Bunthut comments on The Case for Radical Optimism about Interpretability

Bunthut 22 Dec 2021 22:22 UTC
1 point
I don’t think the analogy to biological brains is quite as strong. For example, biological brains need to be “robust” not only to variations in the input, but also in a literal sense, to forceful impact or to parasites trying to control it. It intentionally has very bad suppressability, and this means there needs to be a lot of redundancy, which makes “just stick an electrode in that area” work. More generally, it is under many constraints that a ML system isn’t, probably too many for us to think of, and it generally prioritizes safety over performance. Both lead away from the sort of maximally efficient compression that makes ML systems hard to interpret.
Analogously: Imagine a programmer would write the shortest program that does a given task. That would be terrible. It would be impossible to change anything without essentially redesigning everything, and trying to understand what it does just from reading the code would be very hard, and giving a compressed explanation of how it does that would be impossible. In practice, we don’t write code like that, because we face constraints like those mentioned above—but its very easy to imagine that some optimization-based “automatic coder” would program like that. Indeed, on the occasion that we need to really optimize runtimes, we move in that direction ourselves.
So I don’t think brains tell us much about the interpretability of the standard, highly optimized neural nets.
- Quintin Pope 24 Dec 2021 2:46 UTC
  2 points
  Parent
  Firstly, thank you for your comment. I’m always glad to have good faith engagement on this topic.
  However, I think you’re assuming the worst case scenario in regards to interpretability.
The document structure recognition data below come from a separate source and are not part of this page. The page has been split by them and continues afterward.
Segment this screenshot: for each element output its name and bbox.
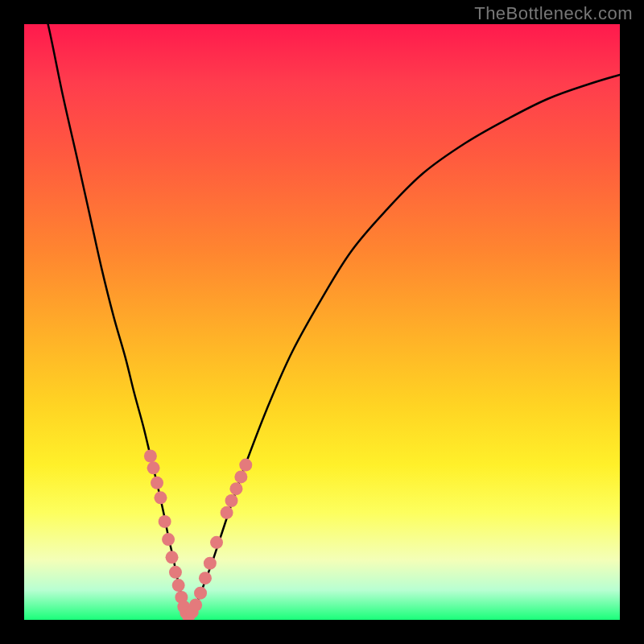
- marker-dot: [210, 536, 223, 549]
- marker-dot: [172, 579, 185, 592]
- marker-dot: [234, 470, 247, 483]
- watermark-text: TheBottleneck.com: [474, 3, 633, 24]
- marker-dot: [162, 533, 175, 546]
- curve-group: [40, 24, 620, 617]
- chart-svg: [24, 24, 620, 620]
- marker-dot: [154, 491, 167, 504]
- marker-group: [144, 450, 252, 621]
- outer-frame: TheBottleneck.com: [0, 0, 644, 644]
- marker-dot: [204, 557, 217, 570]
- marker-dot: [239, 459, 252, 472]
- curve-right-branch: [188, 71, 621, 617]
- marker-dot: [169, 566, 182, 579]
- marker-dot: [147, 461, 160, 474]
- marker-dot: [144, 450, 157, 463]
- marker-dot: [166, 551, 179, 564]
- marker-dot: [199, 572, 212, 584]
- marker-dot: [194, 587, 207, 600]
- marker-dot: [151, 477, 163, 489]
- plot-area: [24, 24, 620, 620]
- marker-dot: [159, 515, 171, 528]
- marker-dot: [189, 599, 202, 612]
- curve-left-branch: [40, 24, 188, 617]
- marker-dot: [225, 494, 238, 507]
- marker-dot: [229, 482, 242, 495]
- marker-dot: [221, 506, 233, 519]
  biological brains need to be “robust” not only to variations in the input, but also in a literal sense, to forceful impact
  Artificial networks are often trained with randomness applied to their internal states (dropout, gradient noise, etc). These seem like they’d cause more internal disruption (and are FAR more common) than occasional impacts.
  or to parasites trying to control it
  Evolved resistance to parasite control seems like it should decrease interpretability, if anything. E.g., having multiple reward centers that are easily activated is a terrible idea for resisting parasite control. And yet, the brain does it anyways.
  It intentionally has very bad suppressability
  No it doesn’t. One of my own examples of brain interpretability was:
  A recent paper was able to reversibly disable conditioned fear responses from mice.
  Which is a type of suppressability. Various forms of amnesia, aphasia and other perceptual blocks are other examples of suppressability in one form or another.
  it generally prioritizes safety over performance
  So more reliable ML systems will be more interpretable? Seems like a reason for optimism.
  Imagine a programmer would write the shortest program that does a given task. That would be terrible. It would be impossible to change anything without essentially redesigning everything
  Yes, it would be terrible. I think you’ve identified a major reason why larger neural nets learn more quickly than smaller nets. The entire point of training neural nets is that you constantly change each part of the net to better process the data. The internal representations of different circuits have to be flexible, robust and mutually interpretable to other circuits. Otherwise, the circuits won’t be able to co-develop quickly.
  One part of Knowledge Neurons in Pretrained Transformers I didn’t include (but probably should have) is the fact that transformers re-use their input embedding in their internal knowledge representations. I.e., the feed forward layers that push the network to output target tokens represent their target token using the input embeddings of the target tokens in question. This would be very surprising if you thought that the network was just trying to represent its internal states using the shortest possible encoding. However, it’s very much what you’d expect if you thought the internal representations needed to be easily legible across many different parts of the network.
  I’ll present a more extensive exploration of the “inner interpretability problem” in a future post arguing that there are deep theoretical reasons why easy to optimize systems also tend to be interpretable, and that highly optimized neural nets will learn to make themselves more interpretable.